Backend running as non-root user cannot kill child processes after timeout #5536

dpward · 2021-03-15T06:55:44Z

Each time the backend creates a krb5_child process, it schedules a timeout event. If the child process is still running when this timeout expires, the backend will send SIGKILL to it.

However when the backend is running as a non-root user, it does not have permission to do that:

[be[DOMAIN]] [krb5_child_timeout] (0x0040): Timeout for child [55046] reached. In case KDC is distant or network is slow you may consider increasing value of krb5_auth_timeout.
[be[DOMAIN]] [krb5_child_timeout] (0x0020): kill failed [1][Operation not permitted].
[be[DOMAIN]] [krb5_auth_done] (0x0020): child timed out!

The reason is described in the kill(2) man page.

  For a process to have permission to send a signal, it must either
  be privileged (under Linux: have the CAP_KILL capability in the
  user namespace of the target process), or the real or effective
  user ID of the sending process must equal the real or saved set-
  user-ID of the target process.

This condition is not being met. The backend does not have CAP_KILL when it is running as a non-root user. krb5_child changes both its real user ID and saved set-user-ID when it runs (although there is special handling for PKINIT).

Afterwards, the backend will proceed to launch a second krb5_child process, which actually will execute in parallel with the first one. Notice the interleaved log messages between two different PIDs here, which are both trying to accomplish the same thing:

[krb5_child[55075]] [sss_child_krb5_trace_cb] (0x4000): [55075] 1615784955.833998: Sending request (302 bytes) to DOMAIN
[krb5_child[55046]] [sss_child_krb5_trace_cb] (0x4000): [55046] 1615784955.814917: Initiating TCP connection to stream ADDRESS:PORT
[krb5_child[55046]] [sss_child_krb5_trace_cb] (0x4000): [55046] 1615784955.814918: Sending TCP request to stream ADDRESS:PORT
[krb5_child[55075]] [sss_child_krb5_trace_cb] (0x4000): [55075] 1615784955.833999: Initiating TCP connection to stream ADDRESS:PORT
[krb5_child[55046]] [sss_child_krb5_trace_cb] (0x4000): [55046] 1615784955.814919: Received answer (2094 bytes) from stream ADDRESS:PORT
[krb5_child[55046]] [sss_child_krb5_trace_cb] (0x4000): [55046] 1615784955.814920: Terminating TCP connection to stream ADDRESS:PORT
[krb5_child[55075]] [sss_child_krb5_trace_cb] (0x4000): [55075] 1615784955.834000: Sending TCP request to stream ADDRESS:PORT

I'm not sure which approach is preferable for fixing this.

The text was updated successfully, but these errors were encountered:

dpward · 2021-04-13T17:55:10Z

@sumit-bose @simo5 Thoughts on this?

In this situation we have sssd_be running as the sssd user account, not as root. What if we allowed krb5_child to run with sssd as the saved set-user-ID? It would be possible for the process to change its real and effective user ID to sssd — but that is different from it being able to change to root.
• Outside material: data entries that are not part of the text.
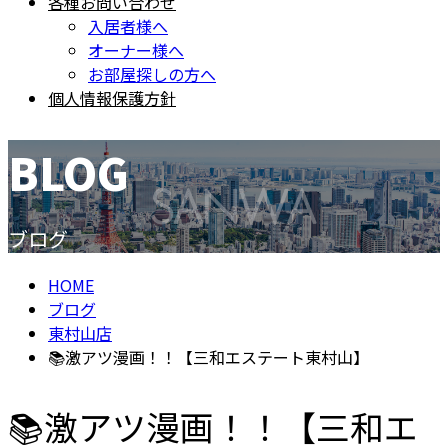
各種お問い合わせ
入居者様へ
オーナー様へ
お部屋探しの方へ
個人情報保護方針
BLOG
ブログ
HOME
ブログ
東村山店
📚激アツ漫画！！【三和エステート東村山】
📚激アツ漫画！！【三和エ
alexey-tikhonov · 2021-04-13T18:07:09Z

In this situation we have sssd_be running as the sssd user account, not as root.

Is this the only issue you face when trying to run sssd as non-root user?

Unfortunately, this feature isn't "production ready" in general.

For example, see https://lists.fedorahosted.org/archives/list/[email protected]/thread/CRMNX6NYDKBXY2ACKARU4LMOJRTNZ265/

dpward · 2021-04-13T18:39:49Z

Actually, yes, this has generally been working (RHEL 8). I have run it this way for a month or so.

This is the one issue I have encountered so far that is related to running SSSD as a non-root user, although I may be missing others. I see the reports you linked to; but being able to run SSSD in a container with no root account seems like a very specialized use case. There was a request to automate SSSD configuration for running as a non-root user, but these configuration changes can be applied manually right now.

This particular issue is different. The code here needs adjusting somehow in order to handle running as a non-root user, in what is otherwise a very typical deployment. But there is more than one approach that would resolve this, and it's not obvious which one might be preferred. It would also be possible to add CAP_KILL to the sssd_be process instead of what I described earlier; but my assumption is that it would be preferable not to grant the process that capability.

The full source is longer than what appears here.